Now this freaked me out and I read a bunch of threads mainly on reefland where guys are really fretting over this, however most of them are talking about large tanks, 100g +. My tank is only 30 gallons. I know I'd be taking a risk but am I on the safe side with only a 30 gallon? I really can't build a new stand from scratch at this point. It's taken me a month to get that done because I live in an apartment and had to do it at a friend's on his schedule.

Any other fixes? Should I try sanding the top to try and level it out? Or can I just hope the tank settles once I fill it with water? Are shims under the tank itself an option? I've heard that's not good. Feeling a little dejected right now... Please help!

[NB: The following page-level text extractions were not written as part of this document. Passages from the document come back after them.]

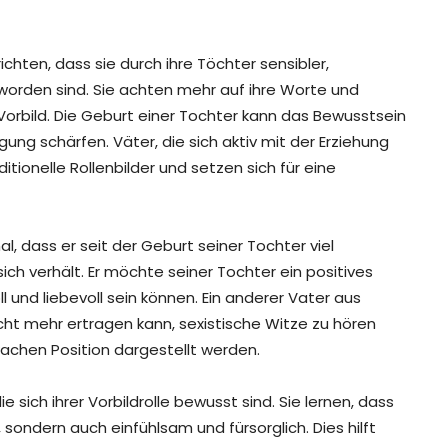
chten, dass sie durch ihre Töchter sensibler,
rden sind. Sie achten mehr auf ihre Worte und
Vorbild. Die Geburt einer Tochter kann das Bewusstsein
ung schärfen. Väter, die sich aktiv mit der Erziehung
itionelle Rollenbilder und setzen sich für eine
, dass er seit der Geburt seiner Tochter viel
ich verhält. Er möchte seiner Tochter ein positives
l und liebevoll sein können. Ein anderer Vater aus
icht mehr ertragen kann, sexistische Witze zu hören
wachen Position dargestellt werden.
e sich ihrer Vorbildrolle bewusst sind. Sie lernen, dass
sondern auch einfühlsam und fürsorglich. Dies hilft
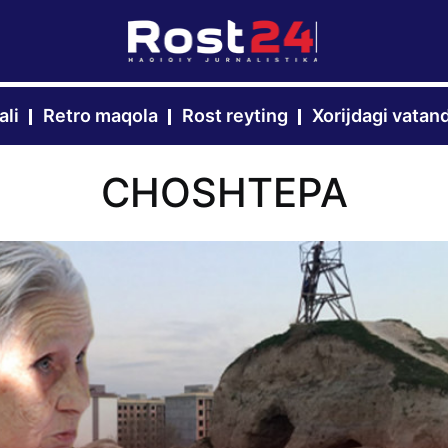
ali
Retro maqola
Rost reyting
Xorijdagi vatan
CHOSHTEPA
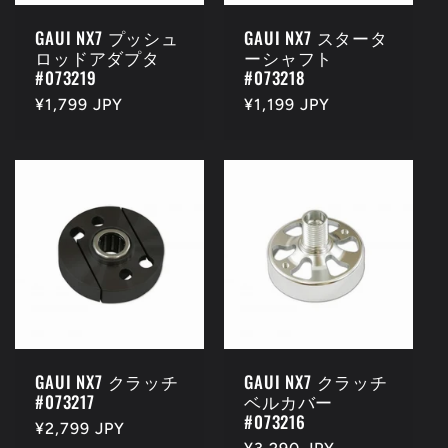
GAUI NX7 プッシュ
GAUI NX7 スタータ
ロッドアダプタ
ーシャフト
#073219
#073218
通
¥1,799 JPY
通
¥1,199 JPY
常
常
価
価
格
格
GAUI NX7 クラッチ
GAUI NX7 クラッチ
#073217
ベルカバー
#073216
通
¥2,799 JPY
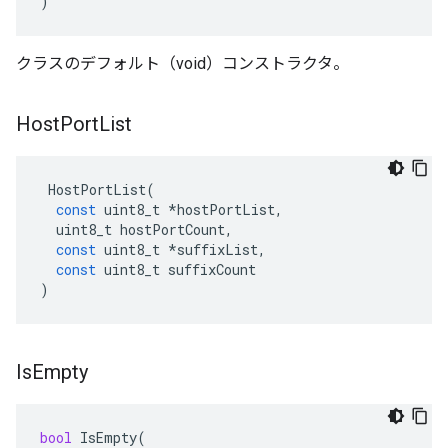
)
クラスのデフォルト（void）コンストラクタ。
Host
Port
List
HostPortList
(
const
uint8_t
*
hostPortList
,
uint8_t
hostPortCount
,
const
uint8_t
*
suffixList
,
const
uint8_t
suffixCount
)
Is
Empty
bool
IsEmpty
(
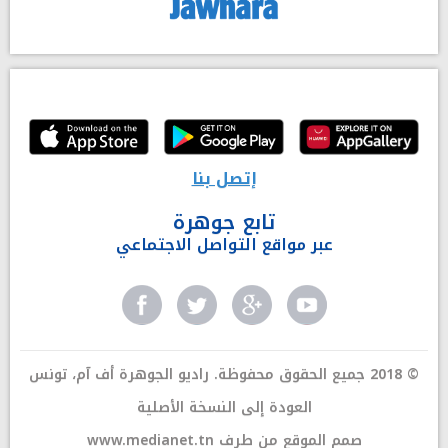
إتصل بنا
تابع جوهرة
عبر مواقع التواصل الاجتماعي
© 2018 جميع الحقوق محفوظة. راديو الجوهرة أف آم، تونس
العودة إلى النسخة الأصلية
صمم الموقع من طرف
www.medianet.tn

Here are a couple pictures:

https://s3.amazonaws.com/uploads.hi...9_10160703371445157_1140625356835782656_n.jpg

https://s3.amazonaws.com/uploads.hi...8_10160703374625157_8887276316068413440_n.jpg

Thanks.

PS: Here's a full tank + stand shot just for some context : https://s3.amazonaws.com/uploads.hipchat.com/22189/3416276/Eds1gp5LzKwTvb4/20180428_001354.jpg


----------



## The Guy (Nov 26, 2010)

Go to Home Depot or Rona and buy a piece of blue or pink close cell 1/2" or 3/4" rigid styrofoam board and place it between the tank and the stand to take up any deflection of the tank when it's filled with water, without it is far too risky on a surface that is uneven. 30 gallons of water on the floor is not a pretty site , better to be safe, I've always used it under all my tanks over the years and never had a problem, here's an example showing the use of the foam board under one of my spec 5 tanks. hope this helps


----------



## TomC (Apr 21, 2010)

I always put a piece of carpet under my tanks.


----------



## Akiles (Apr 24, 2018)

Carpet eh? Haven't heard that one before. Was actually thinking of putting in a yoga mat type material. But I think I'll go with the tried and tested styrofoam. Pity it's so ugly though. Thanks for the help!


----------



## TomC (Apr 21, 2010)

You can dress up the Styrofoam edges, so it doesn't look as bad.


----------



## Mick2016 (Jun 16, 2016)

I use that "rubber runner" product from Home Depot . . . purchased by the foot (from a bulk roll at a width of 27). For leveling, it has "give" similar to that of styrofoam. Condensation under the tank - between the glass bottom and rubber - has never been a problem. And, even if it were, the material is waterproof (unlike most carpeting). I also have a thin piece of cotton under the rubber mat so that the runner does not come in direct contact with the painted wood finish of the cabinet holding the tank (in case there were some reaction between the paint and the rubber).

Two years and counting . . . with no issues.


----------



## The Guy (Nov 26, 2010)

Akiles said:


> Carpet eh? Haven't heard that one before. Was actually thinking of putting in a yoga mat type material. But I think I'll go with the tried and tested styrofoam. Pity it's so ugly though. Thanks for the help!


As Tom says you can dress it up on the edges, I've used latex paint which seemed to work ok on the foam.


----------